Description for Figure 16
This is an image of a 3 category pie chart where the three categories add up to more than 100%.
Description for Figure 17
This is an image of a 10 category pie chart, which makes the data difficult to interpret visually.
Description for Figure 18
This is an image of a 5 category pie chart where the categories are not presented in descending order.
Pie chart family
A. Bar of pie charts
Description for Figure 19
This is an image of a 4 category pie chart with “Other” category being represented by a 2 category stacked bar chart to the right of the pie chart.

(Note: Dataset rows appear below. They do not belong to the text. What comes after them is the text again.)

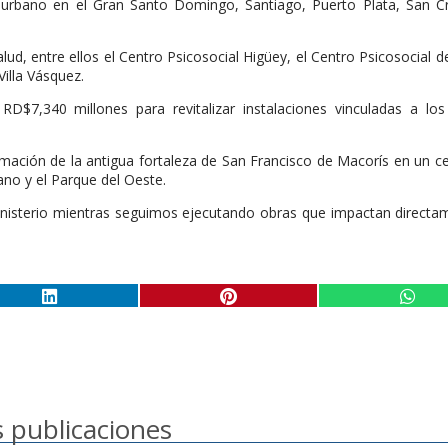
urbano en el Gran Santo Domingo, Santiago, Puerto Plata, San Cri
ud, entre ellos el Centro Psicosocial Higüey, el Centro Psicosocial 
Villa Vásquez.
 RD$7,340 millones para revitalizar instalaciones vinculadas a lo
mación de la antigua fortaleza de San Francisco de Macorís en un c
ano y el Parque del Oeste.
ministerio mientras seguimos ejecutando obras que impactan directa
 publicaciones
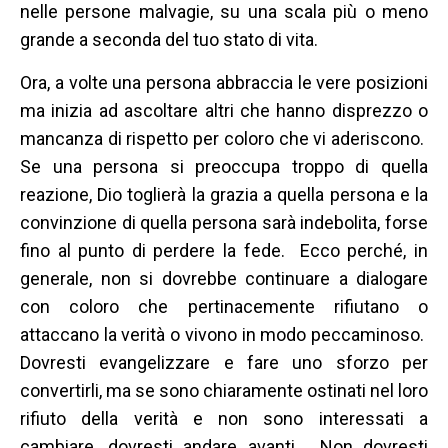
nelle persone malvagie, su una scala più o meno
grande a seconda del tuo stato di vita.
Ora, a volte una persona abbraccia le vere posizioni
ma inizia ad ascoltare altri che hanno disprezzo o
mancanza di rispetto per coloro che vi aderiscono.
Se una persona si preoccupa troppo di quella
reazione, Dio toglierà la grazia a quella persona e la
convinzione di quella persona sarà indebolita, forse
fino al punto di perdere la fede. Ecco perché, in
generale, non si dovrebbe continuare a dialogare
con coloro che pertinacemente rifiutano o
attaccano la verità o vivono in modo peccaminoso.
Dovresti evangelizzare e fare uno sforzo per
convertirli, ma se sono chiaramente ostinati nel loro
rifiuto della verità e non sono interessati a
cambiare, dovresti andare avanti. Non dovresti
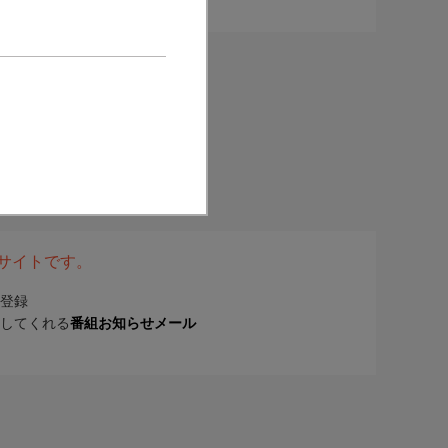
表サイトです。
登録
してくれる
番組お知らせメール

A bar of pie charts can be used when there are more than six categories, or when there are several small categories, which are difficult to illustrate clearly in a regular pie chart. In these cases, a new category called 'Other', the amount of which is equal to the sum of the smaller categories, is inserted into the main chart. Stacked bars show these categories next to the pie chart.
B. Donut charts
Description for Figure 20
This is an image of a 4 category donut chart where each category is represented not just with a different colour, but also by a different logo.

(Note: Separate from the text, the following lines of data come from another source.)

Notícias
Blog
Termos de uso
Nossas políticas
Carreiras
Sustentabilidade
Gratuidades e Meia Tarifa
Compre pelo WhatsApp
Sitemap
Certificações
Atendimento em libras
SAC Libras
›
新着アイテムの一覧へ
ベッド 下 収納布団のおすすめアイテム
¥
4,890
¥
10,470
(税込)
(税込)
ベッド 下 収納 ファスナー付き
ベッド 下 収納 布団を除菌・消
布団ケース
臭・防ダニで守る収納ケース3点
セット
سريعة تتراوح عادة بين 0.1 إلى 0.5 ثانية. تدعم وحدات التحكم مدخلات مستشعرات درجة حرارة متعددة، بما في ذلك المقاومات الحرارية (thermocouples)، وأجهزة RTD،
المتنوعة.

A donut chart is a pie chart with a hole in the centre. The hole makes it more difficult to estimate the relative size of categories, but can be used to present relevant information, such as a logo.
2. Bar charts
A bar chart uses bars to represent the different categories. It can be vertical or horizontal and has two axes. The names of the different categories are shown on one axis or with labels on the bars. The value of the data is shown on the other axis: this is called the scale.
Description for Figure 21
This is an image of a 5 category, horizontal bar chart, where the titles are on the y axis and percentages on the x axis.
- A vertical bar chart provides more space for the names of the categories presented.
- If the aim is to emphasize the order of magnitude of different categories, present them in ascending or descending order. Do not change the order of categories that have a natural order, such as months or years.
- Ideally, a bar chart would have between 2 and 10 different categories.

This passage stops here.